> Task:
Please return the listing below word for word, minus its pictures.
++++ Records shown
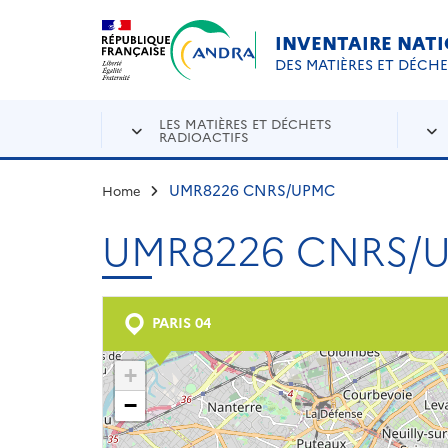
Aller au contenu principal
Skip to navigation
INVENTAIRE NAT
DES MATIÈRES ET DÉCH
LES MATIÈRES ET DÉCHETS
RADIOACTIFS
UMR8226 CNRS/UPMC
Home
UMR8226 CNRS/
PARIS 04
+
−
++++++++
> Task result:
Aller au contenu principal
Skip to navigation
INVENTAIRE NAT
DES MATIÈRES ET DÉCH
LES MATIÈRES ET DÉCHETS
RADIOACTIFS
UMR8226 CNRS/UPMC
Home
UMR8226 CNRS/
PARIS 04
+
−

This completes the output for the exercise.